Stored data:
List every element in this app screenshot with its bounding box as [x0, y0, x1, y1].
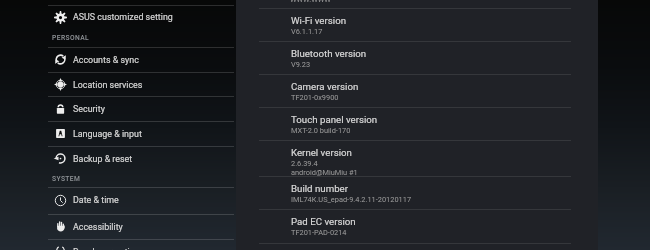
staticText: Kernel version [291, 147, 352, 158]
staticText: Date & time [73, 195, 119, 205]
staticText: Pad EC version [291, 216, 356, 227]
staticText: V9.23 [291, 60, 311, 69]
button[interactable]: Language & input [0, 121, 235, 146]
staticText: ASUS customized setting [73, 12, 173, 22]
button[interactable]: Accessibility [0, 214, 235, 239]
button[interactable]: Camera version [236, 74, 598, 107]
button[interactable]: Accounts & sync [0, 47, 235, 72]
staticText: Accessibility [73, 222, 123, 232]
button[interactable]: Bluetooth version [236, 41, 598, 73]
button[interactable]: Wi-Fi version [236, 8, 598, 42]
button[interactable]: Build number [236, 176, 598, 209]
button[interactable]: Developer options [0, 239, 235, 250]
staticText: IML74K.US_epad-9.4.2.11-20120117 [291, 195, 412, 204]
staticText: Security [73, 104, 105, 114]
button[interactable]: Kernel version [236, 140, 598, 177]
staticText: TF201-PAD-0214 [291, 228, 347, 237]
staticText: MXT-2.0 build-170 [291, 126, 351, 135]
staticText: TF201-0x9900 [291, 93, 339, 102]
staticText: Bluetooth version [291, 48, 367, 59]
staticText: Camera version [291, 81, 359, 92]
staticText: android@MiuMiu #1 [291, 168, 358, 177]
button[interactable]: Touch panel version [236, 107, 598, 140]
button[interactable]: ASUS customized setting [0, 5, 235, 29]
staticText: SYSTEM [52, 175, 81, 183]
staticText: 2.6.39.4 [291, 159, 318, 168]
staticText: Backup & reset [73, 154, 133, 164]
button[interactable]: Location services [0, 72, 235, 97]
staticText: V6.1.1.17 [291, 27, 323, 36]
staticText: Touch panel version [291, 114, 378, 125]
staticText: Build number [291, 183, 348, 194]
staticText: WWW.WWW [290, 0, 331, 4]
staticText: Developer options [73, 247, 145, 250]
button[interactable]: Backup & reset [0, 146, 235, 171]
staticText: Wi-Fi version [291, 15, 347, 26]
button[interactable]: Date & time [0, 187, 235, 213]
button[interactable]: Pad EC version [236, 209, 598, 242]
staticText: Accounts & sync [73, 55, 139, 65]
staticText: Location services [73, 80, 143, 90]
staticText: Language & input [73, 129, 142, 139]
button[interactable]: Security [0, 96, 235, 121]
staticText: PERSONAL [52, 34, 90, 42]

#### [AIM OF THE TASK]
Counting the lines above that hold "Location", reply with the number and no other words.

#### [REPLY TO THE TASK]
2